Organizations must be able to generate real-time insights based on accurate and high-quality data.

In this chapter, we delve into the fundamental importance of leveraging data as a strategic asset.

Business cases

In today's data-driven world, organizations must address the following key objectives:

  • Ensure that data is accessible to the individuals and teams who need it, empowering them to make informed decisions and drive innovation. Consider Data as an organizational asset.
  • Leverage advanced analytics and machine learning techniques to extract meaningful insights from data, to improve operational efficiencies and to discover new business opportunities.

  • Implementing a data strategy centered around data lakes provides a scalable solution for ingesting, persisting, and consuming data, achieving an optimal price-performance ratio. It encompasses various components, including:

    • Non-relational databases
    • Big Data Analytics
    • Relational database
    • Machine learning
    • Data Catalog and Governance
    • Data warehousing
    • Logs analytics

  • To gain a deeper understanding of how to put your data to work effectively. read the AWS presentation: Put your data to work with data lake.

Important concepts

Big Data and the 5 V's

When discussing Big Data, it refers to data that is rapidly generated from diverse sources, characterized by its massive volume, complexity, and the challenges organizations face in securing, analyzing, and extracting valuable insights from it.

Traditional database and processing solutions are inadequate for addressing Big Data challenges. The concept of the "5 V's" encapsulates the key characteristics of Big Data:

  1. Volume: Big Data involves extremely large amounts of data, ranging from terabytes to petabytes, and even exabytes. The size of data stored by organizations continues to grow exponentially, with global data creation projected to reach 180 zettabytes by 2025.

  2. Variety: Big Data encompasses a wide range of data types and formats, including structured, semi-structured, and unstructured data. It includes text, images, videos, sensor data, social media posts, and more.

  3. Velocity: Big Data is generated at a high velocity, often in real-time or near real-time.
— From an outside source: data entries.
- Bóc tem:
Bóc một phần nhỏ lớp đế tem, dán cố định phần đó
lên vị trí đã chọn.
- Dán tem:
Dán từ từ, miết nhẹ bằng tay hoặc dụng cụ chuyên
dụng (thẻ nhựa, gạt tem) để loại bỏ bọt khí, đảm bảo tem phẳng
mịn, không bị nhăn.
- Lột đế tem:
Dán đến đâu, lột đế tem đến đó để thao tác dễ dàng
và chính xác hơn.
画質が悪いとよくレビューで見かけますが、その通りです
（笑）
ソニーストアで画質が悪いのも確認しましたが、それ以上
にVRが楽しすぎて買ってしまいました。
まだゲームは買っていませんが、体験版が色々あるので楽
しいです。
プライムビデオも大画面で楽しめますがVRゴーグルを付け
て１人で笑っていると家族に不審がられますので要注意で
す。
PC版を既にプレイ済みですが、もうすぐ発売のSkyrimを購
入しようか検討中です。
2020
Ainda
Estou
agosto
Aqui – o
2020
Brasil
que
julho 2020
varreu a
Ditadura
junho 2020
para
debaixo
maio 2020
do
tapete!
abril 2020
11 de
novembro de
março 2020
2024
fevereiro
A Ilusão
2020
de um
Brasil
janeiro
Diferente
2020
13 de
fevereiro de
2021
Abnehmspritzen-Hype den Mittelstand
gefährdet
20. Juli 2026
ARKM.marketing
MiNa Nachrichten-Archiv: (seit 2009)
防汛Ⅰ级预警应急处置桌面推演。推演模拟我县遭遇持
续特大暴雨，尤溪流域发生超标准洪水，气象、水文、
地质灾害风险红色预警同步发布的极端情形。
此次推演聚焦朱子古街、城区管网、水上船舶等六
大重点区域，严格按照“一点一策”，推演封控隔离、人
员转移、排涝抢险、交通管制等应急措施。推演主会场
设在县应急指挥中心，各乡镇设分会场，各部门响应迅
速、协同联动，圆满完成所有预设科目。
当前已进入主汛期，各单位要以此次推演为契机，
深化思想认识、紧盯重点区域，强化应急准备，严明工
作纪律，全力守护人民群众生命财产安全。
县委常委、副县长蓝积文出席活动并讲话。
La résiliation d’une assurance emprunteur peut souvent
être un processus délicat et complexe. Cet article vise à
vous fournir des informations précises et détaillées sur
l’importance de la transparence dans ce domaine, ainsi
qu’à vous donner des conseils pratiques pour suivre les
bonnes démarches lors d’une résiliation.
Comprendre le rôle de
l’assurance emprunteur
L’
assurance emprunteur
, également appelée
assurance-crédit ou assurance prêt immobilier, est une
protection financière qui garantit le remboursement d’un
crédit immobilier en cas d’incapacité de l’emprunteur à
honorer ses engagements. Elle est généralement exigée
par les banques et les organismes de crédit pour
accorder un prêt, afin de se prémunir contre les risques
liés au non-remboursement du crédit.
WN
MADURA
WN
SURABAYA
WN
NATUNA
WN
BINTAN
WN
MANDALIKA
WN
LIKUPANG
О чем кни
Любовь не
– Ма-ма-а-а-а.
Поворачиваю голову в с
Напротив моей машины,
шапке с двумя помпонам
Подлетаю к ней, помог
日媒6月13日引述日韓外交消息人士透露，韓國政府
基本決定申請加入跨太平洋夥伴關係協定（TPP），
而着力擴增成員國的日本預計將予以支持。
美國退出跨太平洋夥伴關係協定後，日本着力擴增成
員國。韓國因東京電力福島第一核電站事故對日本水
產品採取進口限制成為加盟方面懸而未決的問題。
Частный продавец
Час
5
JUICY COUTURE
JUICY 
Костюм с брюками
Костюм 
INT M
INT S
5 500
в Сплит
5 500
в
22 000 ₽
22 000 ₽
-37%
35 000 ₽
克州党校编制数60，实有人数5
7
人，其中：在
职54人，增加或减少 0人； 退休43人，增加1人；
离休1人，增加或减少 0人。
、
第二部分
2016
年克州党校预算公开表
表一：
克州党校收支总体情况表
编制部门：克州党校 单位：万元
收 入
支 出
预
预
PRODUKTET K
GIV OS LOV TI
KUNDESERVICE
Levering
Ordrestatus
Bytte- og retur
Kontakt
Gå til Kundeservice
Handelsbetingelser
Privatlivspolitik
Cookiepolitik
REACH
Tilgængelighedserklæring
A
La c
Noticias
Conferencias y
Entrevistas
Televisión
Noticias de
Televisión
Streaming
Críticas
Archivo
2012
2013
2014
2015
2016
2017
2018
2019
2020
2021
The speed at which data is produced and needs to be processed poses significant challenges for organizations.

  4. Veracity: Veracity refers to the trustworthiness and reliability of the data. Data integrity plays a crucial role in establishing the veracity of data. Ensuring data integrity is essential at every stage of the data lifecycle, including data creation, aggregation, storage, access, sharing, and archiving.

  5. Value: The ultimate goal of dealing with Big Data is to extract value and gain meaningful insights from it. By effectively analyzing and interpreting Big Data, organizations can derive valuable insights that lead to informed decision-making, innovation, and competitive advantage.

Data Lake

A data lake serves as a powerful platform for unlocking the potential of big data and enabling AI and analytics capabilities.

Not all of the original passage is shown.